What needs to be done — Check every line of the entries that follow, and copy the ones containing "betyde".

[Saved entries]
*** Block opens ***

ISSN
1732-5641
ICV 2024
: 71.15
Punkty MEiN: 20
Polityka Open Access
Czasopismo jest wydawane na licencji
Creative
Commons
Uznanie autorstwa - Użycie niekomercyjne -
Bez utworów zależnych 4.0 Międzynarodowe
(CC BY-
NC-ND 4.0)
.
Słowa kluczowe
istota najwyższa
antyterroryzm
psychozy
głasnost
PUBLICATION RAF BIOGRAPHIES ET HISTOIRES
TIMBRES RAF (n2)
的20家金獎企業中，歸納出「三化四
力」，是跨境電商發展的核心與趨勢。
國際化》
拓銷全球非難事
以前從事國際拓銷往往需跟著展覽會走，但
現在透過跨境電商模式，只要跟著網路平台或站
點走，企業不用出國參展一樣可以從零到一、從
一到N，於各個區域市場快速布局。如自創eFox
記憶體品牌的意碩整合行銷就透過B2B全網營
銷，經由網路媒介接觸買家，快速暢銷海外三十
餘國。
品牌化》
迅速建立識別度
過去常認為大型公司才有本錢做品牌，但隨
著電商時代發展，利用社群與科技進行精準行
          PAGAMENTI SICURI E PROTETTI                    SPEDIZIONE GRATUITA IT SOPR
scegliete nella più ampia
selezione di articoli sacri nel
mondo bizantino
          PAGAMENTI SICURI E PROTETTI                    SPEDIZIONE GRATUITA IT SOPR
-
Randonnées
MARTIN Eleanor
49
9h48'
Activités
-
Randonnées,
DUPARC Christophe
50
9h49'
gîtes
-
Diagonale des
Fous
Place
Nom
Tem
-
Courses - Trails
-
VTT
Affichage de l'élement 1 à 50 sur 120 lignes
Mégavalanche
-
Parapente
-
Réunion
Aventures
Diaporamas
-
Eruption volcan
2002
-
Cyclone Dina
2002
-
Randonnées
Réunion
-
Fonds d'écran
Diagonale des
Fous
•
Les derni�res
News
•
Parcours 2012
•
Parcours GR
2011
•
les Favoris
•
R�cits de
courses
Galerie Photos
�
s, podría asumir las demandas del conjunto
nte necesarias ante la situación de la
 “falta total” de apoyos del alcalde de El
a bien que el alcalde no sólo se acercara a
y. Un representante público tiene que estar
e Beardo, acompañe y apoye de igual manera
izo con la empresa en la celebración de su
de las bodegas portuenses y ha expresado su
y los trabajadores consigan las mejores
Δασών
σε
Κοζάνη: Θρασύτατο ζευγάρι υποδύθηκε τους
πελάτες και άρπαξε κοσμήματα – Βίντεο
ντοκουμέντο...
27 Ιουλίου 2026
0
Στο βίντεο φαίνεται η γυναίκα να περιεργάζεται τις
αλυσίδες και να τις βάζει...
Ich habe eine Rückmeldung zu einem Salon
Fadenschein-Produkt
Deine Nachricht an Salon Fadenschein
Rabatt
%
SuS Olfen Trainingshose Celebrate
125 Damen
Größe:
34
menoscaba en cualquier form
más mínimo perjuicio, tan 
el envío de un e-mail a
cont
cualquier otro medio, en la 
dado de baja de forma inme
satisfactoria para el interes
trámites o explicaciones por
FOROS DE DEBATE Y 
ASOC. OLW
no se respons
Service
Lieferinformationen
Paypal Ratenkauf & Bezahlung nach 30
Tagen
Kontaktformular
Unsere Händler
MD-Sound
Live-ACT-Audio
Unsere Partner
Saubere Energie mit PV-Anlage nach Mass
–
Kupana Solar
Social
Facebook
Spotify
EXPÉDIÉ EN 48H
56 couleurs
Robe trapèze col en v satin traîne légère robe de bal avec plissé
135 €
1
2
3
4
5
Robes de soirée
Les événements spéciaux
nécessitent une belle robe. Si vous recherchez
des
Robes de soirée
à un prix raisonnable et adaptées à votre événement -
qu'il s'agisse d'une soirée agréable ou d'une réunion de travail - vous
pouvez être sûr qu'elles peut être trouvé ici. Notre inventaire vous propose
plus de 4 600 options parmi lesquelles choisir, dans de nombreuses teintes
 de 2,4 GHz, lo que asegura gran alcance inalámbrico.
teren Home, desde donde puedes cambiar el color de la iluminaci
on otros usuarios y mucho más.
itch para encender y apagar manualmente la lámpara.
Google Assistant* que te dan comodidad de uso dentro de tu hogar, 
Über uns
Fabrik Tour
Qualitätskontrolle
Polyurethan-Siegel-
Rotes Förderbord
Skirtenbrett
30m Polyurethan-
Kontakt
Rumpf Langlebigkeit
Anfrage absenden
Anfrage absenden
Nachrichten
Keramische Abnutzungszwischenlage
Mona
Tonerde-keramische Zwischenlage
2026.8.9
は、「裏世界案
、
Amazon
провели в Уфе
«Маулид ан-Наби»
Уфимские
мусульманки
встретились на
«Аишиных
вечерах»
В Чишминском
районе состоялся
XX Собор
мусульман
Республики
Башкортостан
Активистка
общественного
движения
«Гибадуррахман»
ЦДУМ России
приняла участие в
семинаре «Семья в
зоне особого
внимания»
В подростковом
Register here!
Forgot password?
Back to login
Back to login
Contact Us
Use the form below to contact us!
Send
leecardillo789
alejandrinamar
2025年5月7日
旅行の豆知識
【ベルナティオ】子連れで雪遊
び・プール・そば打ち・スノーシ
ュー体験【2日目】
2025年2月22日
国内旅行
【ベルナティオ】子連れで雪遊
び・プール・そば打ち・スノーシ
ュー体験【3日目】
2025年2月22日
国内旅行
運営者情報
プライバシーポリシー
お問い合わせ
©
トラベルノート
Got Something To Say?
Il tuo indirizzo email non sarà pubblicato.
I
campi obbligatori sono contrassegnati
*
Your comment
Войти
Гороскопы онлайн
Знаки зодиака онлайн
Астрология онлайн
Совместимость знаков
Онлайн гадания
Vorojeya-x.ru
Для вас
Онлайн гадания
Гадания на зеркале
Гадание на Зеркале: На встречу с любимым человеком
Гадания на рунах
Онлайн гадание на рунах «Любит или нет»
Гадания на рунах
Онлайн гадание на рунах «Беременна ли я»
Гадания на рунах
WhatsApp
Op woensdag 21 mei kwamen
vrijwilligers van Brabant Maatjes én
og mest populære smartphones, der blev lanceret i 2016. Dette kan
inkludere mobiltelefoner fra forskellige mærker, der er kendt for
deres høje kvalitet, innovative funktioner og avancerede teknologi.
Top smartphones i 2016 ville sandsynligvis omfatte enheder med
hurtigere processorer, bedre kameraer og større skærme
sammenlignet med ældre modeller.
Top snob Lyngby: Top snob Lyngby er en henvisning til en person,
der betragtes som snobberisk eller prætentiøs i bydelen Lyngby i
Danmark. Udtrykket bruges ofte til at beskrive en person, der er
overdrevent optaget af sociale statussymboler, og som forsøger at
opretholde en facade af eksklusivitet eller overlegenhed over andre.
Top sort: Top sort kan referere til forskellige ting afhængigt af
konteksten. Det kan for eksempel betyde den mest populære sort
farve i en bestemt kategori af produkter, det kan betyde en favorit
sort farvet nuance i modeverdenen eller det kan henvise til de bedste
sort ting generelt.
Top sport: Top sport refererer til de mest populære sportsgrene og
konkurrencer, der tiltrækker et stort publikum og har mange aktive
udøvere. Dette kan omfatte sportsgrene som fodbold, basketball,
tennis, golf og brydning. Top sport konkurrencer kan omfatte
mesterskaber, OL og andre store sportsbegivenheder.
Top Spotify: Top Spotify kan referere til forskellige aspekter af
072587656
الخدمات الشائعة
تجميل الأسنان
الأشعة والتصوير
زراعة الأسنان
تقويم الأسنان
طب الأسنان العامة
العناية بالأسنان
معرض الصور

*** Block closes ***

Solution to the exercise —
konteksten. Det kan for eksempel betyde den mest populære sort
farve i en bestemt kategori af produkter, det kan betyde en favorit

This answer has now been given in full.